Maybe it's not the pellet and they are breeding

http://youtu.be/vxrlmxLMvKo

Here's site for mystery snail care:

http://youtu.be/vxrlmxLMvKo


----------



## dramaqueen (Jul 7, 2008)

I would guess they were probably breeding, too but someone who has experience with snails(not me lol) could tell you more.


----------



## MichelleA (Jun 25, 2013)

lol They get so excited over a disk of food they decided to do it!? Theres a thought lol I wouldnt be upset I actually love my snails that would be so exciting. I did find them "cuddling" on the side of the tank today. How weird. Anyway, Thanks JadaBlu ill be sure to check that site out. I appreciate it!


----------



## MichelleA (Jun 25, 2013)

Oh wait.... Theyre both the you tube video lol.....


----------



## shellieca (Jul 12, 2012)

Most likely they were breeding as previously stated. I would drop the wafers only once a week & I would drop 2 in different areas of the tank. Also, I suggest feeding veggies such as Kale, cucumber, etc. Once or twice a week in place of the algae wafers. 4 Mystery snails in a 5g is quite a lot, it is recommended to have 2.5g per snail, if I remember correctly so you're double that. You will be quite over run with snails if they are breeding & you choose to let the eggs hatch. Keep in mind they can lay 100's of eggs at one time.


----------



## MichelleA (Jun 25, 2013)

I do feed them cucumber a few times a week in addition to the wafers. Well I do need something to do with my 30 gallon lol Idk if id actually let them hatch but its something to think about. I thought I was overloading too. Originally I was going to put one in each tank but the water parameters in the snail tank are awesome. I find I have to change my fish tanks alot more often then my snail tank. I thought it would be the opposite. Ive read how "messy" they are but it seems quite the opposite. Is it necessary I separate them? I have the "means" to do so if this is the case. I actually have 5 more tiny ones coming in the mail from another user on here.

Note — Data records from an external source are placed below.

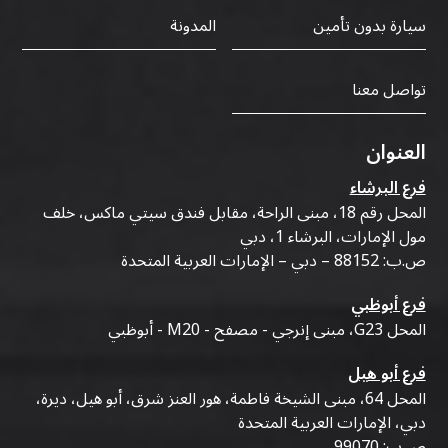
سيارة بدون تأمين
المدونة
تواصل معنا
العنوان
فرع البرشاء
المحل رقم 18، مبنى الراحة، مقابل فندق سيتي ماكس، خلف
مول الإمارات، البرشاء 1، دبي
ص.ب: 88152 – دبي – الإمارات العربية المتحدة
فرع أبوظبي
المحل G23، مبنى إنرجي - مصفح - M20 - أبوظبي
فرع أبو هيل
المحل 64، مبنى الشيخة فاطمة، هور العنز شرق، أبو هيل، ديرة،
دبي، الإمارات العربية المتحدة
ص.ب: 99070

I was going to split them up between the other tanks.


----------



## shellieca (Jul 12, 2012)

The how many gallons per fish (snail) isn't all about the bio-load but also the activity level, the territorial behavior, food supply and so on. I personally only keep 1 Mystery snail per tank but there are plenty of people who have multiples, I prefer NOT to have baby snails if I can help it. On the feeding issue, in the case of a lot species of snails, their reproduction is dependent on the food supply, the more you feed the more they tend to reproduce. I only drop food specifically for my snails once or twice a week, this helps me ensure they are doing their clean up job in the tank.


----------